» **Activity**: Look through the lines below and copy each one that includes "Identify".

%%

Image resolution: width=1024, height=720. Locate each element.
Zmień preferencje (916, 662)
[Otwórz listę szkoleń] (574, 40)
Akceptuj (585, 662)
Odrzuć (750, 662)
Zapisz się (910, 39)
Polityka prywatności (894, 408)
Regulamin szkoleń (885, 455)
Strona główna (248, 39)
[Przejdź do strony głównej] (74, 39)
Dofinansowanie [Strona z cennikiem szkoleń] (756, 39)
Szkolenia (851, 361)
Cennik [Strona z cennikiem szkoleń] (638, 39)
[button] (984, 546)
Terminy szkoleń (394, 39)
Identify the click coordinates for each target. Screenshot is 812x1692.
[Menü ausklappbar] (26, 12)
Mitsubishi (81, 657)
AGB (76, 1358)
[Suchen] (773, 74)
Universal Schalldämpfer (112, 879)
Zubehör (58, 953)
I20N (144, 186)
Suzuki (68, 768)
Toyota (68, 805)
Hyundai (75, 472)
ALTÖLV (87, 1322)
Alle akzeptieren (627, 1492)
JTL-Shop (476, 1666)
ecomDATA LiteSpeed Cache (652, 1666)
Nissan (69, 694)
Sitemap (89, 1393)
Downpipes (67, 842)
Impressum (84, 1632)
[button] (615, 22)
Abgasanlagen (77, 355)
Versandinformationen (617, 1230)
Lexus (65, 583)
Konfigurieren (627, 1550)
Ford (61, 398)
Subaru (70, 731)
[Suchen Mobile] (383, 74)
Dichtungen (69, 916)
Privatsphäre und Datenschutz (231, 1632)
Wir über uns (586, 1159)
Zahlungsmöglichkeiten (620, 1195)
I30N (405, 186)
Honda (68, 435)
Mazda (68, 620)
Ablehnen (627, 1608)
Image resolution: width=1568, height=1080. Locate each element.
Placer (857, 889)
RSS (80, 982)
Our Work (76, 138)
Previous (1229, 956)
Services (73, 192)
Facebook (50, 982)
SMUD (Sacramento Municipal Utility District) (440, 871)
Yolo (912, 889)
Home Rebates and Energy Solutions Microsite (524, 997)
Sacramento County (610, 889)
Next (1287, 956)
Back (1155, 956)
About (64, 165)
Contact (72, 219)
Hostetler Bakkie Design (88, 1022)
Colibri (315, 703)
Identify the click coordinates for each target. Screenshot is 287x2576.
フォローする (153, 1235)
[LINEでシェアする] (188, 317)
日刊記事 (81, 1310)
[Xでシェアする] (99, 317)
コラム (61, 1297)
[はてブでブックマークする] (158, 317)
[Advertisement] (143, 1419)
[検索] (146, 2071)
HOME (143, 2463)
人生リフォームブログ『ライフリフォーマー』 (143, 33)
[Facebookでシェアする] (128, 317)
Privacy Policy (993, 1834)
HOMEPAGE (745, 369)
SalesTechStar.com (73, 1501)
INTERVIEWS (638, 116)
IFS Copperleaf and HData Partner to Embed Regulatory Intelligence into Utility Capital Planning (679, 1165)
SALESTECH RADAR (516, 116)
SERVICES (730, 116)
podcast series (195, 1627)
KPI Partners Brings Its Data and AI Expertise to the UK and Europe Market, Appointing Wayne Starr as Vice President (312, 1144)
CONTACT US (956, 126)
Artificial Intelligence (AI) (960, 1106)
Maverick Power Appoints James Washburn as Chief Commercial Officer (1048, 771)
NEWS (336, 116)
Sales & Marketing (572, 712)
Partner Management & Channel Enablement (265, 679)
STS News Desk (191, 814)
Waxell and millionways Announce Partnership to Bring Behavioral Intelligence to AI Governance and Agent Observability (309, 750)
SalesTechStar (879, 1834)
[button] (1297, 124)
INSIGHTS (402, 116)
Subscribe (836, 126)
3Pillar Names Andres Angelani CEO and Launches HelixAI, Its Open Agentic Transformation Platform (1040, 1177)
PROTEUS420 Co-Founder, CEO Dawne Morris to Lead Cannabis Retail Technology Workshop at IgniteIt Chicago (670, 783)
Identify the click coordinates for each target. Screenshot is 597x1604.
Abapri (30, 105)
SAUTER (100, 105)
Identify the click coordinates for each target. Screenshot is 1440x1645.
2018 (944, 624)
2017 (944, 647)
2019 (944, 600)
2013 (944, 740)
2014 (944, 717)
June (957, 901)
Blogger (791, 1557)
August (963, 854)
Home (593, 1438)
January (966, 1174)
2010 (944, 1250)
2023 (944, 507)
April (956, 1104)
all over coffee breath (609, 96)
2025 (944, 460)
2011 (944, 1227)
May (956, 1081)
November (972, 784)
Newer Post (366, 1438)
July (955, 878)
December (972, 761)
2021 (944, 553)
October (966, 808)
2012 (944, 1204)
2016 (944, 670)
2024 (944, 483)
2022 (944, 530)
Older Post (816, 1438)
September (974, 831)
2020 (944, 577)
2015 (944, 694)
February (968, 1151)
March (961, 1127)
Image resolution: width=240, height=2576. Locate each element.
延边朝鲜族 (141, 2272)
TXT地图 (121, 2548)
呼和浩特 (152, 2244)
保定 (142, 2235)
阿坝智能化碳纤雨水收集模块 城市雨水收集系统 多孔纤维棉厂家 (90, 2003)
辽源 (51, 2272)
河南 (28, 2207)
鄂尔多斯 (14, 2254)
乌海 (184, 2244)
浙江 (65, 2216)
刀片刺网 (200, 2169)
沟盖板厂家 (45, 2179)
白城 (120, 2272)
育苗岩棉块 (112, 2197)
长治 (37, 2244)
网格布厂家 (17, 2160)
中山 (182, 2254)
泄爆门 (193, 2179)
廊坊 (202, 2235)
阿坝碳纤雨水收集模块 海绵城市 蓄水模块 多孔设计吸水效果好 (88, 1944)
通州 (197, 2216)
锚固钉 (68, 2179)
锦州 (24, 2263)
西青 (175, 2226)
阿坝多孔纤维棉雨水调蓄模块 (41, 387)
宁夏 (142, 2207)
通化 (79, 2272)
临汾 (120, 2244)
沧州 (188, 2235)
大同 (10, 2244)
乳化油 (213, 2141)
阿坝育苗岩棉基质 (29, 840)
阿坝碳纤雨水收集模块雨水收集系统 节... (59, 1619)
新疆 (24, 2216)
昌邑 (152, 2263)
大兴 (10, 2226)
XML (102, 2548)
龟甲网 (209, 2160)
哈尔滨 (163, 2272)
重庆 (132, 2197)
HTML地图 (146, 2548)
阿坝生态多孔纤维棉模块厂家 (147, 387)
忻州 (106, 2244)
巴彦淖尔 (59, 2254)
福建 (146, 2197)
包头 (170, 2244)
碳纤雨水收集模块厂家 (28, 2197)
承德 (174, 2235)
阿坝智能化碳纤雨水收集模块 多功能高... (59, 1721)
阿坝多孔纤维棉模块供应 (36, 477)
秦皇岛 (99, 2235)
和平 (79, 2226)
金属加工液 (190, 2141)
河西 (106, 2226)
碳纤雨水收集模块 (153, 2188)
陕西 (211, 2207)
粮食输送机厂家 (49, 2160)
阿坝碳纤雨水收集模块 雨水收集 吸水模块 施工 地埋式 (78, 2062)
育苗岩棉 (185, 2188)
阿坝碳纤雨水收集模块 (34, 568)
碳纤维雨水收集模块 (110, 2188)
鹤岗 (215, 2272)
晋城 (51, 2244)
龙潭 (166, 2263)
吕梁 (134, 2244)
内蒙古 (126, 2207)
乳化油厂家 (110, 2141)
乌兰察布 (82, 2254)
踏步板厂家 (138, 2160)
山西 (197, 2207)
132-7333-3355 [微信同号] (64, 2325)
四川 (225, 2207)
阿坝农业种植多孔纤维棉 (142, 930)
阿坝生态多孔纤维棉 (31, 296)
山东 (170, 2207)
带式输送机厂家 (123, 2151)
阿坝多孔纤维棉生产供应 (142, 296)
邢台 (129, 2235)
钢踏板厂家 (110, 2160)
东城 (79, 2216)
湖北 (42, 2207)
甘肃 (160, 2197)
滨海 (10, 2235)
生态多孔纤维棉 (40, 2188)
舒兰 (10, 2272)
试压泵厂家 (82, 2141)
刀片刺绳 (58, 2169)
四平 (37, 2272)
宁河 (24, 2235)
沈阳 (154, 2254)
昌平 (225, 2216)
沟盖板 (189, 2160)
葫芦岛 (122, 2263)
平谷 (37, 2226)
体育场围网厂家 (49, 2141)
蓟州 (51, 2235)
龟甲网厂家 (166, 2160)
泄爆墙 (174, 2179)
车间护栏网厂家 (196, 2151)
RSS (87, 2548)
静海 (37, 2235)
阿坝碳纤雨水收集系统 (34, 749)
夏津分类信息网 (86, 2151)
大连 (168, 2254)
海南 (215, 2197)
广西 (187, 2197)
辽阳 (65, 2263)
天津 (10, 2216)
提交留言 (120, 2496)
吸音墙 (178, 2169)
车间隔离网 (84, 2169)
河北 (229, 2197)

%%

» **Response**:
Identify the click coordinates for each target. Screenshot is 812x1692.
Identify the click coordinates for each target. Screenshot is 287x2576.
Identify the click coordinates for each target. Screenshot is 597x1604.
Identify the click coordinates for each target. Screenshot is 1440x1645.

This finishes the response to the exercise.